Exercise: What lines of the data hold the string "mytí"? Copy them all.

========================

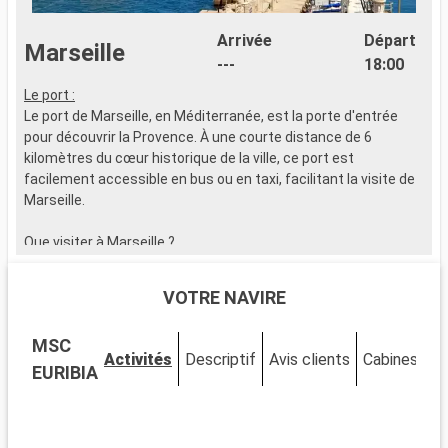
Arrivée
Départ
Marseille
---
18:00
Le port :
L
Le port de Marseille, en Méditerranée, est la porte d'entrée
L
pour découvrir la Provence. À une courte distance de 6
e
kilomètres du cœur historique de la ville, ce port est
c
facilement accessible en bus ou en taxi, facilitant la visite de
p
Marseille.
a
Que visiter à Marseille ?
Q
Rendez-vous à la célèbre basilique Notre-Dame de la Garde à
E
Marseille pour vénéficier d'une vue panoramique spectaculaire
m
VOTRE NAVIRE
sur la ville. Le Vieux-Port et le quartier historique du Panier,
X
avec ses ruelles étroites et maisons colorées, sont
s
MSC
incontournables. Flânez dans ses ruelles qui abritent des
D
Activités
Descriptif
Avis clients
Cabines
boutiques d'artisans et des cafés pittoresques. Le MuCEM et
l
EURIBIA
la Vieille Charité sont des haltes culturelles importantes. Ne
d
manquez pas le Cours Julien, avec son ambiance bohème et
â
ses fresques murales. Savourez les spécialités locales au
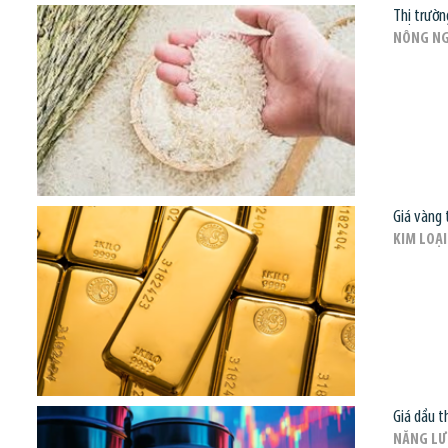
Thị trườn
NÔNG NG
Giá vàng 
KIM LOẠI
Giá dầu t
NĂNG L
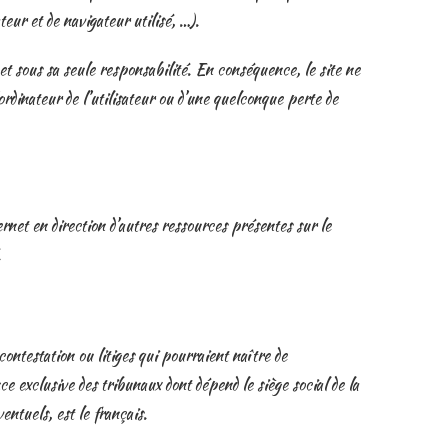
eur et de navigateur utilisé, …).
r et sous sa seule responsabilité. En conséquence, le site ne
rdinateur de l’utilisateur ou d’une quelconque perte de
ernet en direction d’autres ressources présentes sur le
.
contestation ou litiges qui pourraient naître de
ce exclusive des tribunaux dont dépend le siège social de la
entuels, est le français.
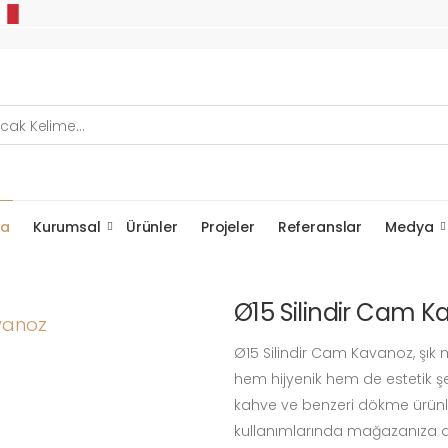
fa
Kurumsal
Ürünler
Projeler
Referanslar
Medya
Ø15 Silindir Cam K
Ø15 Silindir Cam Kavanoz, şık 
hem hijyenik hem de estetik şe
kahve ve benzeri dökme ürünle
kullanımlarında mağazanıza d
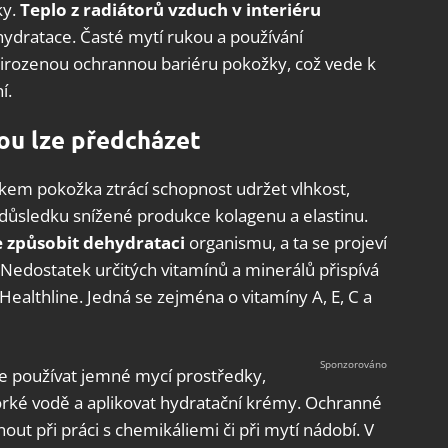
ky.
Teplo z radiátorů vzduch v interiéru
hydratace. Časté mytí rukou a používání
řirozenou ochrannou bariéru pokožky, což vede k
í.
ou lze předcházet
věkem pokožka ztrácí schopnost udržet vlhkost,
 důsledku snížené produkce kolagenu a elastinu.
 způsobit dehydrataci
organismu, a ta se projeví
 Nedostatek určitých vitamínů a minerálů přispívá
ealthline. Jedná se zejména o vitamíny A, E, C a
 používat jemné mycí prostředky,
horké vodě a aplikovat hydratační krémy. Ochranné
ut při práci s chemikáliemi či při mytí nádobí. V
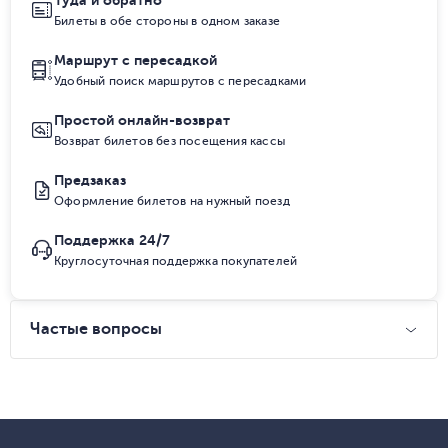
Туда и обратно
Билеты в обе стороны в одном заказе
Маршрут с пересадкой
Удобный поиск маршрутов с пересадками
Простой онлайн-возврат
Возврат билетов без посещения кассы
Предзаказ
Оформление билетов на нужный поезд
Поддержка 24/7
Круглосуточная поддержка покупателей
Частые вопросы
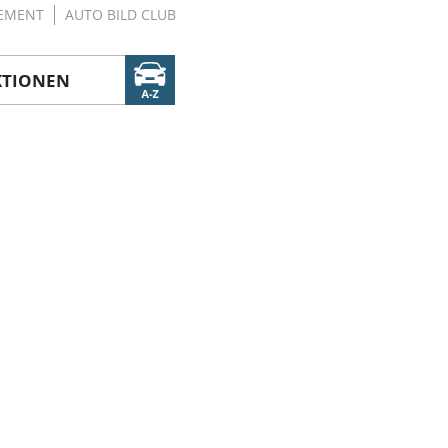
EMENT
AUTO BILD CLUB
KTIONEN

========================

Task result:
hydratace. Časté mytí rukou a používání
ut při práci s chemikáliemi či při mytí nádobí. V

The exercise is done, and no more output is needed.